Detik-detik Terjadinya Tragedi Bintaro 1987: Tabrakan Kereta Api Paling Mematikan di Indonesia
Tragedi Bintaro I (Sumber: Wikimedia Commons)

Bagikan:

JAKARTA - Salah seorang petugas pengatur perjalanan kereta api (PPKA) di Stasiun Sudimara berlari sambil meniupkan terompetnya untuk mencegah kereta api (KA) 225 jurusan Rangkasbitung-Jakarta Kota lepas landas. Namun upaya itu sia-sia, kereta itu keburu melesat. 

Dari ujung pandangnya, Slamet, masinis KA 225 melihat ada kereta datang dari arah berlawanan yang tak lain KA 220 jurusan Tanah Abang-Rangkasbitung. Sebagian penumpang yang terkejut tanpa pikir panjang langsung melompat dari gerbong kereta. 

Masinis KA 220 berusaha mengerem namun itu sudah terlambat. Adu banteng tak dapat dihindari dan kedua rangkaian kereta itu saling bertubrukan. Saking dahsyatnya, suara tabrakan tersebut menggelegar hingga beberapa belas meter. 

Kecelakaan yang menelan 159 nyawa dan 300 korban luka-luka tersebut dikenal dengan Tragedi Bintaro I. Kejadiannya hari ini, 19 Oktober 33 tahun lalu atau pada 1987. Detik-detik terjadinya musibah yang tercatat sebagai kecelakaan kereta api terparah di Indonesia pasca merdeka tersebut dirangkum dalam Tragedi Kereta Api Bintaro (2019) yang diterbitkan Tempo. 

Penyebabnya

Bila dirunut, kejadian itu bisa ditelusuri dari sekitar pukul setengah tujuh pagi. Mulanya Kereta Api (KA) 220 jurusan Tanah Abang-Rangkasbitung sedikit terlambat saat hendak menuju Stasiun Sudimara. Kereta itu masih perlu beberapa menit lagi untuk menurunkan penumpang di Stasiun Kebayoran.

Pada pukul 6.46, PPKA Stasiun Kebayoran mengabarkan bahwa KA 220 berangkat dari Stasiun Kebayoran menuju Stasiun Sudimara. Kabar ini mengejutkan PPKA Stasiun Sudimara, pasalnya tiga lajur kereta di Stasiun tersebut semuanya terisi, yang salah satunya adalah KA 225. 

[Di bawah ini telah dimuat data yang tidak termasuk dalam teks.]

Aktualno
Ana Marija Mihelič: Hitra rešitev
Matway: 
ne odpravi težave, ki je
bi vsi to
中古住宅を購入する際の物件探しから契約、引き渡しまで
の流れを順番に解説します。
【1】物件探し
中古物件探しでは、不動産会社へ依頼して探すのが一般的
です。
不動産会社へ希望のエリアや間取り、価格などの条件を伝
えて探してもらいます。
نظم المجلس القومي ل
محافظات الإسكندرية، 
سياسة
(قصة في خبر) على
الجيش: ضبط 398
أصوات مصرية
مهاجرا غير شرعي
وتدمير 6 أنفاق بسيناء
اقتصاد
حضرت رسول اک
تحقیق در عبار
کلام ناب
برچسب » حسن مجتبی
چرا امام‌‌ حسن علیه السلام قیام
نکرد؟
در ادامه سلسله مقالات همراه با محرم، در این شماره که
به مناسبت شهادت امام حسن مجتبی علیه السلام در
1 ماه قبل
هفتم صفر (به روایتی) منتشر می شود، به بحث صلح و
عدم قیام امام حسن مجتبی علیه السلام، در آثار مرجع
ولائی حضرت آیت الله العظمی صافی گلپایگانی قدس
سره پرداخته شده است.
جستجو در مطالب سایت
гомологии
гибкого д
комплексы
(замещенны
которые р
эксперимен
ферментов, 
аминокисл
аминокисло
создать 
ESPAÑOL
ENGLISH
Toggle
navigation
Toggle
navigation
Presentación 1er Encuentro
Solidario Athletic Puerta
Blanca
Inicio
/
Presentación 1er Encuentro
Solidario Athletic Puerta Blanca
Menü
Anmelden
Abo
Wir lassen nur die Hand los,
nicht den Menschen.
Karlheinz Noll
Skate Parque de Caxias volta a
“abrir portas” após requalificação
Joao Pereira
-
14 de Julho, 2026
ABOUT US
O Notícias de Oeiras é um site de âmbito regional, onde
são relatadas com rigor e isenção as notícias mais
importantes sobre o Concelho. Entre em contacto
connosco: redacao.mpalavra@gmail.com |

“Dalam keadaan seperti itu di stasiun Sudimara tidak mungkin dilakukan persilangan dengan KA 220 yang akan datang dari stasiun Kebayoran seperti lazimnya berlaku sesuai jadwal,” tulis laporan majalah Panji Masyarakat edisi 11-20 November 1987. 

Mengutip Historia, sebelumnya PPKA Sudimara meminta persilangan kereta dilakukan di Stasiun Kebayoran. PPKA Sudimara mengatakan rencana itu sudah disepakati oleh PPKA Kebayoran sebelum KA 220 berangkat dari Kebayoran. 

Namun yang tidak diketahui, terjadi pergantian PPKA di Stasiun Kebayoran, sedangkan di Stasiun Sudimara tetap. PPKA Kebayoran baru inilah yang tidak mengetahui rencana tersebut. Itulah biang malapetakanya.

Slamet Suradio, Jamhari, Umriyadi, dan kondektur KA 225 Adung Syafei dinyatakan bersalah atas peristiwa tersebut. Pada April 1988, mereka berempat mulai disidang. Slamet divonis lima tahun penjara, Adung Syafei dihukum 2,5 tahun penjara, Umriyadi dan Jamhari masing-masing dihukum 10 bulan penjara.

Kecelakaan tersebut memberikan pelajaran bagi pemerintah Indonesia kala itu. PJKA dan Menteri Perhubungan saat itu diketahui membawa perubahan teknologi, kualitas, dan aturan perkeretaapian Indonesia. Beberapa di antaranya adalah komputerisasi perjalanan kereta, pembuatan rel ganda, dan pelarangan naik ke atap gerbong dan lokomotif bagi penumpang. 

Perlu diketahui bahwa banyaknya jumlah korban juga salah satunya disebabkan oleh penumpang yang melebihi kapasitas kereta. Banyak penumpang yang duduk di atas dan bagian depan kereta. Selain membahayakan diri, juga mengganggu masinis yang menjalankan dan melihat persinyalan kereta.